Emmy the Great might have ‘Almost had a baby’ but on the second track here, ‘No Baby,’ it is Elle Mary calling the shots. And there is another super piece of wordplay:

“He was a firm man, a firm man; when will I feel him, hard beneath my feet”

But there are other aspects to this album, too. Elle Mary dedicated the album to her late father, the inspiration for ‘Undead’ in which she pleads to his “maker” that she might find him, somewhere, “blooming in thickened skin”, words she used to title her debut EP last year.
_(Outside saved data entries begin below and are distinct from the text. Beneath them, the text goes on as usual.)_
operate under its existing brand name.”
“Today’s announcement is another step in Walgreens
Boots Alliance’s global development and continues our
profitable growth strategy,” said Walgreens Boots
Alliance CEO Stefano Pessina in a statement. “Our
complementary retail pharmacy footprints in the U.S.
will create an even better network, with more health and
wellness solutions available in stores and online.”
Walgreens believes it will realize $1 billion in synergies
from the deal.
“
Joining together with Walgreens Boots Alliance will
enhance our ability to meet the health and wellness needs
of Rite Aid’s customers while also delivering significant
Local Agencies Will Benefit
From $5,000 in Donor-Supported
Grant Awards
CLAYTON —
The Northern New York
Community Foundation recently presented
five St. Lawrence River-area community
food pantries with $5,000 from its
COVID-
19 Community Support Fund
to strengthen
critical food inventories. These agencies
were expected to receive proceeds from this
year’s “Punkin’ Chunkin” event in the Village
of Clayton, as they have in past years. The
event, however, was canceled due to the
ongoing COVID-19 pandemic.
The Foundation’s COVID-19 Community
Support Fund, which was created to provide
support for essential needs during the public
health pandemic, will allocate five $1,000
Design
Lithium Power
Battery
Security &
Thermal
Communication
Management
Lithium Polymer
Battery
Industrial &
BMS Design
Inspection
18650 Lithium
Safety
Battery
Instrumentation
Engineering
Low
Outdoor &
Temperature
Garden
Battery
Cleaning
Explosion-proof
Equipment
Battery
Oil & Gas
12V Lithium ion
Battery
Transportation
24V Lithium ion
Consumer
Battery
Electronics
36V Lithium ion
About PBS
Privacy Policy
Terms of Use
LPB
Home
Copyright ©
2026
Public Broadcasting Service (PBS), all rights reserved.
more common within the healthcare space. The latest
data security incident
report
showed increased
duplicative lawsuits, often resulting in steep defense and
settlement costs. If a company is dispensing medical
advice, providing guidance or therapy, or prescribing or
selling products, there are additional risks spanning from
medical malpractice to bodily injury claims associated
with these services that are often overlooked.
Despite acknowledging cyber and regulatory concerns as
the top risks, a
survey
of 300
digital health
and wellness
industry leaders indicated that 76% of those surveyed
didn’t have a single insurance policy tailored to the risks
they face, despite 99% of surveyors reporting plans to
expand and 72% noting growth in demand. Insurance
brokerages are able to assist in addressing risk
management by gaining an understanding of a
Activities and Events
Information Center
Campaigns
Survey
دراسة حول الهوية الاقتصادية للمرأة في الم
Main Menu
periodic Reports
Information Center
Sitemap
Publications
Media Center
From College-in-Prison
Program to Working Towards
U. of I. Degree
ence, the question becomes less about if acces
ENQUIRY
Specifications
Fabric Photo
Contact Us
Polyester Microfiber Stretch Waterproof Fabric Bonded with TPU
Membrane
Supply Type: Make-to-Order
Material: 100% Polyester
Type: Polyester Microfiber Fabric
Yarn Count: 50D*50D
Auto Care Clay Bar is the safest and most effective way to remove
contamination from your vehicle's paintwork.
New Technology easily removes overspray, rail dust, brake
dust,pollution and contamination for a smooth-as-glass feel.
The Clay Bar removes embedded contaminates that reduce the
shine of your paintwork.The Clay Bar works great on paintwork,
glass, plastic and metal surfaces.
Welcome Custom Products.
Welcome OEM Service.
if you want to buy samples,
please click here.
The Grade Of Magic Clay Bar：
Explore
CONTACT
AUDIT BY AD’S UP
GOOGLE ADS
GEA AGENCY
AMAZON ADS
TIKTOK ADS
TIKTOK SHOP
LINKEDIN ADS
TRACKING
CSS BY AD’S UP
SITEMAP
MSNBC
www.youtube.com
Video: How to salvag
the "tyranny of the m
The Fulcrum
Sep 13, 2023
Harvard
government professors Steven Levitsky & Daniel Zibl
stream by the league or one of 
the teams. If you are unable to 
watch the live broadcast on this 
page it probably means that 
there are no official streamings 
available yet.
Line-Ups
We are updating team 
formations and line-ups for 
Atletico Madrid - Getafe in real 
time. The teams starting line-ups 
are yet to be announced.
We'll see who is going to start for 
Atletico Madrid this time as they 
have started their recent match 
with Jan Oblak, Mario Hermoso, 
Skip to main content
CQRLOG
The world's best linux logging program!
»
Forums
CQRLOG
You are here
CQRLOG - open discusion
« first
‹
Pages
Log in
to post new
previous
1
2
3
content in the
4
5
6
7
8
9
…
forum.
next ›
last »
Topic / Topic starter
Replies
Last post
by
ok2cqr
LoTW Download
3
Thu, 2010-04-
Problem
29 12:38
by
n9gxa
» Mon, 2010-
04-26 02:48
And he is also the subject of the final track, ‘Later’, which is delivered in a more upbeat manner and which gently berates him for not having left her later, “When your passing wasn’t my problem” in a manner somewhat reminiscent of ‘The Living Years’.

In between those two songs, surprisingly, falls what is probably her best-known one as she typically ends live sets with it. ‘Behave’ takes us back into broken heart territory and logically should follow ‘Falling’. Musically it takes a similar path to the other tracks but flares up twice in a way none of them does, culminating in a pointed instruction to the object of her derision, after pleading to know what he has learnt, that he should “go F*** himself”.

‘Happiness’ she sings, is a relief and is delivered to a funereal beat and in which she “applauds the empty show” we saw in the video for ‘Falling’.

‘Pretend’ is one of only two tracks which allow her any musical scope – in the main, musical sparsity goes hand-in-hand with lyrical intensity throughout – which is a shame because she has the ability to create atmosphere through her guitar and assorted gizmos, and is well on the way to doing it in the two minutes she allows herself here.

The other is ‘Dark’, ostensibly an ode to depression – “Easier now to just stay indoors… Easier now to just fall apart… Seeing is mud, thinking is fog, you’re always here to take me back, Constant unfailing night” but which unexpectedly moves up-tempo then erupts into something Santana might have contributed before returning to the trough of despair.

Despite the best efforts of ‘Ocean’, which vies with ‘Falling’ as the easiest-to-casually-listen-to track, Constantly Unfailing Night isn’t going to elbow its way onto the Radio 2 playlist anytime soon and there will be plenty who can’t and won’t get it because they simply don’t do slowcore, or sadcore as this really is. But Elle Mary’s songs deserve close inspection because just like Apple, Moss and Lily she‘s a poet who just happens to put her words to music. She also has a pretty good voice, though it isn’t really tested on this album.